Jacob se acarició la barba, pensativo, mientras elegía el mejor ángulo para instalar el escritorio en el sitio escogido. Después de observar el candelabro más próximo, decidió que todo estaría más iluminado si colocaba la mesa algo más atrás. Además, ella quedaría enmarcada por las ventanas que daban al jardín.
—Os pondré aquí, señora Cullen —anunció, plantándose en el lugar para señalarlo mejor—. En este encantador ambiente, una mujer bella y bien vestida atraerá toda la atención que merece. Tendréis las ventanas a la espalda, lo cual os brindará luz natural, y el candelabro delante, para que ilumine vuestra deliciosa presencia. No pasaréis desapercibida a ninguna de nuestras clientas. Y para llegar hasta vos tendrán que pasar junto a las mesas donde se exhiben nuestras telas más costosas.
—Tenéis una mente perversa, señor Black —comentó ella, co;i voz divertida—. Tendré que cuidar mi bolso, no vaya a caer en la misma trampa que tendéis a vuestra clientela.
Jacob le dedicó una sonrisa picara, mientras movía las cejas.
—Ni os lo imagináis, mi querida señora. —Se inclinó hacia ella como para revelarle un jugoso secreto—. Os diré: seréis el cebo que las haga caer en mi trampa, pues pronto luciréis mis mejores creaciones, como la señora Clearwater.

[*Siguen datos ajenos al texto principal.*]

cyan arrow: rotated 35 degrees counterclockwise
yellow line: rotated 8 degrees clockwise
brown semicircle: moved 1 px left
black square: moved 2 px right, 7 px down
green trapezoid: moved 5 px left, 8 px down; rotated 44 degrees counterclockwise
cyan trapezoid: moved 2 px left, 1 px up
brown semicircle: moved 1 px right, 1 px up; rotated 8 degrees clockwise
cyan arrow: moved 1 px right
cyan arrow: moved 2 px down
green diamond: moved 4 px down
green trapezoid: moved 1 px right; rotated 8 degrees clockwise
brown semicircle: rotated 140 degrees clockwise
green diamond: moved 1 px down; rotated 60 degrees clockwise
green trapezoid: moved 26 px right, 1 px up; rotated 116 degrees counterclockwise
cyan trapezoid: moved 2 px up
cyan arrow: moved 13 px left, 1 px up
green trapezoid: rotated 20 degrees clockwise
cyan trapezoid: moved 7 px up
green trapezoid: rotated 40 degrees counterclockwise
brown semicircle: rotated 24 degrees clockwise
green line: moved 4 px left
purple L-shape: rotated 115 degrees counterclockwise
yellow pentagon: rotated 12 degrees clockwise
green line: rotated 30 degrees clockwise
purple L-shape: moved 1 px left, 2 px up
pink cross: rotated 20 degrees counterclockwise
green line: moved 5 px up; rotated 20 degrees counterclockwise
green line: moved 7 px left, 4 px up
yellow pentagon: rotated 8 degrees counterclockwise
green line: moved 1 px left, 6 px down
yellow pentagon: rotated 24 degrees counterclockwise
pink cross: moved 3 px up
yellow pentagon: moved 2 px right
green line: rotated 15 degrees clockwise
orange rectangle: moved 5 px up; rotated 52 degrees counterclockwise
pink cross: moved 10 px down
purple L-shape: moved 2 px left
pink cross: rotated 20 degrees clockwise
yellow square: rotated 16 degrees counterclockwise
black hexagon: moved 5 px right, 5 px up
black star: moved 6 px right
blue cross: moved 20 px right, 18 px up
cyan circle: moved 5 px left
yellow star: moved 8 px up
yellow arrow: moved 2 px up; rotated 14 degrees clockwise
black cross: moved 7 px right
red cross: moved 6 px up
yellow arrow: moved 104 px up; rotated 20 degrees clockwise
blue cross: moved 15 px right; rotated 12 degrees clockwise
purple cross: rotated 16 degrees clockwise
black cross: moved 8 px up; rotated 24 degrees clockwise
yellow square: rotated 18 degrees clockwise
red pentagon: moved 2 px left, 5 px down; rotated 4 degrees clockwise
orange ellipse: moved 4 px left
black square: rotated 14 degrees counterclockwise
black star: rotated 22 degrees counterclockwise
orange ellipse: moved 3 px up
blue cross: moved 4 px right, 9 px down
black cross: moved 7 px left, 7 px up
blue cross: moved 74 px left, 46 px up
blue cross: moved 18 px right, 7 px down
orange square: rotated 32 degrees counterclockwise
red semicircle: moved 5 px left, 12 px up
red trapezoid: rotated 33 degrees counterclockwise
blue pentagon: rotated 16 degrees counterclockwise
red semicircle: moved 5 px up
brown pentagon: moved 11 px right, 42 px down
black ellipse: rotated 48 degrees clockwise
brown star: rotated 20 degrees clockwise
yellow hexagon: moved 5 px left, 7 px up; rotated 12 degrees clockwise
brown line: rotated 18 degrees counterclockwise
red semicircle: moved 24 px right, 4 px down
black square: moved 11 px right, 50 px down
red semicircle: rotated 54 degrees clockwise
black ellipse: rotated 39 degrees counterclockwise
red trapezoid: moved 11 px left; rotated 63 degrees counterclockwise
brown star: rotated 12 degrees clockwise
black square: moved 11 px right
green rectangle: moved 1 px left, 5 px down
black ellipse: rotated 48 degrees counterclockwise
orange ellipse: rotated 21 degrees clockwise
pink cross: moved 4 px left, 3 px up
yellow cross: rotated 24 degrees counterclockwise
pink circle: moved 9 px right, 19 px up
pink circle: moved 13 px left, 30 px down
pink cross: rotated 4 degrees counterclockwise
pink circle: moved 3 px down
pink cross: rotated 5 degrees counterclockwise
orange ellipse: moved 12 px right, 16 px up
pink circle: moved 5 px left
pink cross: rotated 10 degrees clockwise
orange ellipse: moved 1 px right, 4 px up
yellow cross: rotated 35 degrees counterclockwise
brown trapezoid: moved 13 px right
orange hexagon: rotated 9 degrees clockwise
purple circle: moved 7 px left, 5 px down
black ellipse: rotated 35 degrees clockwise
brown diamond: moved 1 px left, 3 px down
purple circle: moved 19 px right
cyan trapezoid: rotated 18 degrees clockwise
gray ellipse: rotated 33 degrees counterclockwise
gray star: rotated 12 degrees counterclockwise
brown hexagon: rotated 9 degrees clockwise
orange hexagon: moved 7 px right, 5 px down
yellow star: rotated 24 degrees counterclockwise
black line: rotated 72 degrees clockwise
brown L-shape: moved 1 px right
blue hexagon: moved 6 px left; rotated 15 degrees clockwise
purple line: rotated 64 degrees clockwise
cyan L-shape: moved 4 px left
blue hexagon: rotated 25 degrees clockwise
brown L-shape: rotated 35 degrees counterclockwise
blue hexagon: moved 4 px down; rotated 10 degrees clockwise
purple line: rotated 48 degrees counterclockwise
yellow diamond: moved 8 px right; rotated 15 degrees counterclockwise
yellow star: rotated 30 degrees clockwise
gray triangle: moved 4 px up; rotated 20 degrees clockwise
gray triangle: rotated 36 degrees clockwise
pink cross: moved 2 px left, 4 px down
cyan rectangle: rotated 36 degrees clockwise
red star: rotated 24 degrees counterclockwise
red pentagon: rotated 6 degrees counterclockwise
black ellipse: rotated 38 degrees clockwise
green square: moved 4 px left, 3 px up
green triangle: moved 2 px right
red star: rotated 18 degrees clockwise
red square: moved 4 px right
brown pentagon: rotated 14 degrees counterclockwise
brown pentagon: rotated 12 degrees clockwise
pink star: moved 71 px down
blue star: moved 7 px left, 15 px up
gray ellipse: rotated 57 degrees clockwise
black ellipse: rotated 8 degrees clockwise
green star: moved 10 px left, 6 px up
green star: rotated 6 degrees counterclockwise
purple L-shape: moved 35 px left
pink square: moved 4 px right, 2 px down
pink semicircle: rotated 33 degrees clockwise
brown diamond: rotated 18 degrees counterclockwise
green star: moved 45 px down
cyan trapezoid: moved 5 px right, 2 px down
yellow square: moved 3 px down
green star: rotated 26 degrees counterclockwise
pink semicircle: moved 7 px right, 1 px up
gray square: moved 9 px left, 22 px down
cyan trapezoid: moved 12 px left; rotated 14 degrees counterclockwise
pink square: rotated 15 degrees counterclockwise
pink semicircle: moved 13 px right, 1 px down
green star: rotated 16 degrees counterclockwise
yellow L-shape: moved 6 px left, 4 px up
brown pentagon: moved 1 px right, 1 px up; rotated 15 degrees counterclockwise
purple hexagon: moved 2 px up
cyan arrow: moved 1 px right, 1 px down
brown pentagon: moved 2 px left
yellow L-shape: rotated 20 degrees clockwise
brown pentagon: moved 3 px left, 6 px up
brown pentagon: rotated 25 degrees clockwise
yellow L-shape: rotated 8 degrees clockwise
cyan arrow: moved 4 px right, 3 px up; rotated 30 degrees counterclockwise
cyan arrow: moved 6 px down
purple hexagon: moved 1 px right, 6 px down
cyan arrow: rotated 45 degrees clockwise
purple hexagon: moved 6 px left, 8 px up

Era una pena echar a perder esas expectativas, pero Alice no podía permitirle que asumiera tales gastos y molestias, considerando que su embarazo sería visible en uno o dos meses más. Con una chispa traviesa en los ojos claros, preguntó:
—¿Tenéis experiencia en diseñar prendas para señoras en estado de buena esperanza?
El mentón barbudo descendió significativamente para expresar la estupefacción de Jacob. Por un momento sus ojos se clavaron en lo que parecía un vientre perfectamente plano, pero de inmediato carraspeó, avergonzado:
—Perdonad, señora Cullen. No lo sabía. Jasper no me informó de vuestro embarazo. —Y la miró con más atención, enarcando una ceja curiosa—. Supongo que se lo habéis dicho.
—Está informado —respondió ella, cautelosa. Entonces le pareció justo dar al modisto la oportunidad de retirar su ofrecimiento—. Dadas las circunstancias, ¿aún queréis emplearme? Sería perfectamente comprensible que prefirierais no escandalizar a vuestras clientas con una mujer en mi estado, trabajando en vuestra tienda.
Jacob esbozó una sonrisa demoníaca.
—En vuestro estado, señora Cullen, una mujer necesita ropa bonita para disimular el vientre abultado. Es hora de que alguien les procure prendas adecuadas y elegantes. Estoy dispuesto a proporcionarles vestidos con los que puedan salir del aislamiento. Si puedo hacerlo para las viejas solteronas y las matronas robustas, ¡cuánto más delicioso será adornar a una mujer que ha sido verdaderamente apreciada por su marido!
Alice enrojeció significativamente, a pesar de su risa divertida.
—Sois decididamente perverso, señor Black. Él volvió a agitar las cejas.
—¡Sin duda alguna, señora Cullen! ¡Sin duda alguna!